Noël Conruyt, David Grosser
IREMIA, Institut de REcherche en Mathématiques et Informatique Appliquées
University of La Réunion
15, av. René Cassin - 97715 Saint-Denis, Messag. Cedex 9, France
{Conruyt, Grosser}@univ-reunion.fr
Abstract
In many fields dependant upon complex observation, the structuring, depiction and treatment of knowledge can be of great complexity. For example in Systematics, the scientific discipline that investigates bio-diversity, the descriptions of specimens are often highly structured (composite objects, taxonomic attributes), noisy (erroneous or unknown data), and polymorphous (variable or imprecise data).
In this paper, we present IKBS, an Iterative Knowledge Base System for dealing with such complex phenomena. The originality of this system is to implement the scientific method in biology: experimenting (learning rules from examples) and testing (identifying new individuals, improving the initial model and descriptions). This methodology is applied in the following ways in IKBS:
- Knowledge is acquired through a descriptive model that suits the semantic demand of experts,
- Knowledge is processed with an algorithm derived from C4.5 in order to take into account structured knowledge introduced in the previous descriptive model of the domain,
- Knowledge is refined through the use of an iterative process to evaluate the robustness of the descriptive model and descriptions.

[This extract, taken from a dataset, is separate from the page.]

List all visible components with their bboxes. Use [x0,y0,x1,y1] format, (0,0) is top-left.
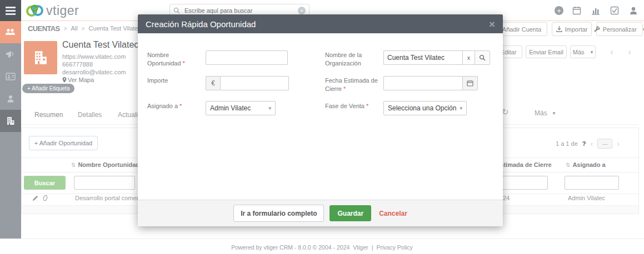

The IKBS system is presented here as a life science application facilitating the identification of coral specimens of the family Pocilloporidæ.
1. Introduction
In the natural sciences, data to be processed may be more complex than in other fields. In Systematics, attributes that describe organisms are numerous (> 100) compared with the number of individuals by class which is mostly not representative (< 10): the domain to describe is established deterministically (empirically) rather than probabilistically (statistically) [14]. In such domains, we must take into account diversity and incompleteness, and the exception is the only valid rule.
Learning systems intended to facilitate classification (class definition) and identification of natural organisms must adapt themselves to the representation and process of such reality.
For the necessities of representation, taking into account the structuring of biological knowledge [2], [5] is a progress that allows to consider useful common sense background knowledge in order to acquire, manage and process complex knowledge in a more elegant and efficient way.
The identification procedure that is described in this paper takes care of structured descriptions intelligently by reducing the number of eligible criteria for information gain calculation and manages coherent consultations through a guide to observation (web questionnaire).
Nevertheless, the problem we are faced with in Systematics is more difficult: good identifications depend on previously good classifications from experts, and also good descriptions from other biologists. Nature is so conceived that giving a name to organisms can also be difficult for experts (synonymies' problem), especially when there is a great intra-specific variation. This is the case in coral taxonomy where the number of named species in the world is uncertain [18]. Thus, managing complex knowledge in natural sciences means to cope with such evolving knowledge.
We have designed an Iterative Knowledge Base System to build knowledge bases in natural sciences that responds to these requirements. The main goal of IKBS is to produce quality descriptions which is a key factor for getting better results in identification process [11] and avoid future revisions.